- **Activity**: Whenever a picture appears, omit it, and set down everything else in the records exactly.

- **Given entries**:

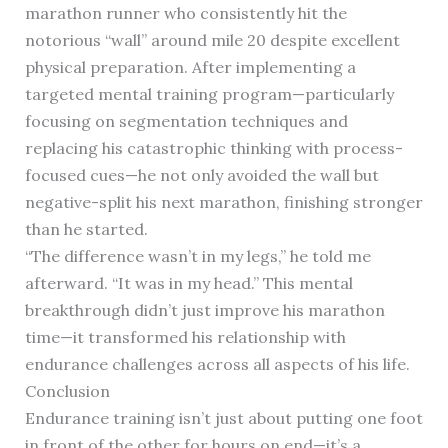
marathon runner who consistently hit the
notorious “wall” around mile 20 despite excellent
physical preparation. After implementing a
targeted mental training program—particularly
focusing on segmentation techniques and
replacing his catastrophic thinking with process-
focused cues—he not only avoided the wall but
negative-split his next marathon, finishing stronger
than he started.
“The difference wasn’t in my legs,” he told me
afterward. “It was in my head.” This mental
breakthrough didn’t just improve his marathon
time—it transformed his relationship with
endurance challenges across all aspects of his life.
Conclusion
Endurance training isn’t just about putting one foot
in front of the other for hours on end—it’s a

- **Solution below**:
marathon runner who consistently hit the
notorious “wall” around mile 20 despite excellent
physical preparation. After implementing a
targeted mental training program—particularly
focusing on segmentation techniques and
replacing his catastrophic thinking with process-
focused cues—he not only avoided the wall but
negative-split his next marathon, finishing stronger
than he started.
“The difference wasn’t in my legs,” he told me
afterward. “It was in my head.” This mental
breakthrough didn’t just improve his marathon
time—it transformed his relationship with
endurance challenges across all aspects of his life.
Conclusion
Endurance training isn’t just about putting one foot
in front of the other for hours on end—it’s a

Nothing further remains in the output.